Some intellectually-advanced children are also gifted athletes and artists but most are not. For kids who tend to be not-very-athletic, physical education class can be the “hardest” class of the day. Not only do these children suffer the humiliation of being picked last for teams or dropping the ball on a big play but they are often teased by the very people who are supposed to protect them from bullies – their teachers! Some PE teachers punish children for their asynchronous development by making them do pushups or run laps when they are not as athletically competent as their neuro typical classmates. Others delight in poking fun of very intelligent kids to show the other children that, “smart kids have weaknesses too.”

 In art class, gifted children can be paralyzed with fear when asked to produce an original work since there is no “right” answer. Research shows gifted children have trouble seeing shades of gray (figuratively, not literally) so they struggle when asked to comment on why they do or do not like a work of art or how it makes them feel. Most of all, many gifted children struggle to understand why they must sit through ‘boring’ Art and PE when they could be reading a novel or learning something that interests them. Electives like PE and Art are the “school” part of the school day for many gifted children.

5. Our kids aren’t showing off when they raise their hands in class, they are desperately trying to stay engaged. 
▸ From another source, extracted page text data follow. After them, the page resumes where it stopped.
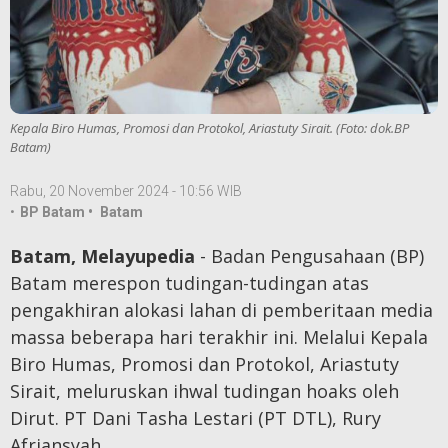
Riau
Kepulauan
Riau
Lowongan
Indeks
Kerja
Kepala Biro Humas, Promosi dan Protokol, Ariastuty Sirait. (Foto: dok.BP
Batam)
Tanjungpinang
Natuna
Lingga
Karimun
Rabu, 20 November 2024 - 10:56 WIB
•
BP Batam •
Batam
Bintan
Batam
echo "
"; }
Batam, Melayupedia
- Badan Pengusahaan (BP)
Anambas
Batam merespon tudingan-tudingan atas
pengakhiran alokasi lahan di pemberitaan media
Disclaimer
Info Iklan
massa beberapa hari terakhir ini. Melalui Kepala
Tentang
Pedoman
Biro Humas, Promosi dan Protokol, Ariastuty
Sirait, meluruskan ihwal tudingan hoaks oleh
Redaksi
Kode
Dirut. PT Dani Tasha Lestari (PT DTL), Rury
Perilaku
Afriansyah.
I once had a teacher tell me at a parent teacher conference that she won’t call on my son because, “He always has his hand up and gets the right answer and it makes the other kids feel bad.” Uh…my son is raising his hand because otherwise he would have nothing to do since he already learned what you are teaching and, by the way, maybe he can add new information to the discussion IF YOU WOULD CALL ON HIM. Rant over. It’s so hard for our kids to stay engaged in lessons they already know or to be enthused about another round of review. If they raise their hand, please acknowledge that they are sincerely trying to participate. Yes, they can be distracting when they bring in ancillary details and, yes, there are 34 other students in the class who also want to participate, but please don’t penalize gifted children for knowing the answers and wanting to stay engaged in the lesson.